In the records below, begin at the line that has "Красота не требует жертв: тренды" and stop after the line that has "пластической хирургии"; quote those lines verbatim and nothing more.

Information Start Marker

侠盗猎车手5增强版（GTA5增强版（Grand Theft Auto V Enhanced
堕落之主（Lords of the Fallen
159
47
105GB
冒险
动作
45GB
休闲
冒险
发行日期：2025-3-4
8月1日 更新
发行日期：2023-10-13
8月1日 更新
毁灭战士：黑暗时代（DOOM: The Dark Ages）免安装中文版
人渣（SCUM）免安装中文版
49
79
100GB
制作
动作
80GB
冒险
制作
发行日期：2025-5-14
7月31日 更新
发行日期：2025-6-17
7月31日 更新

Information End Marker
Information Start Marker

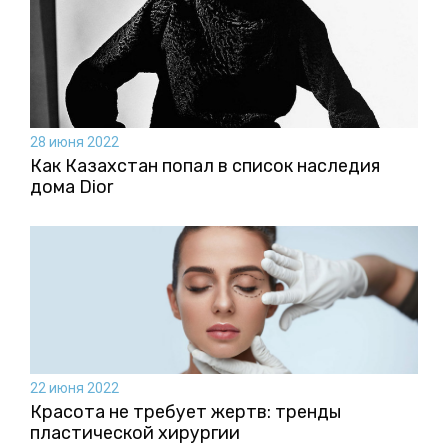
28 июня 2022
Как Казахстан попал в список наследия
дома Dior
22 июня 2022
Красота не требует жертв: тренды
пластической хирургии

Information End Marker

▶ Written response:
Красота не требует жертв: тренды
пластической хирургии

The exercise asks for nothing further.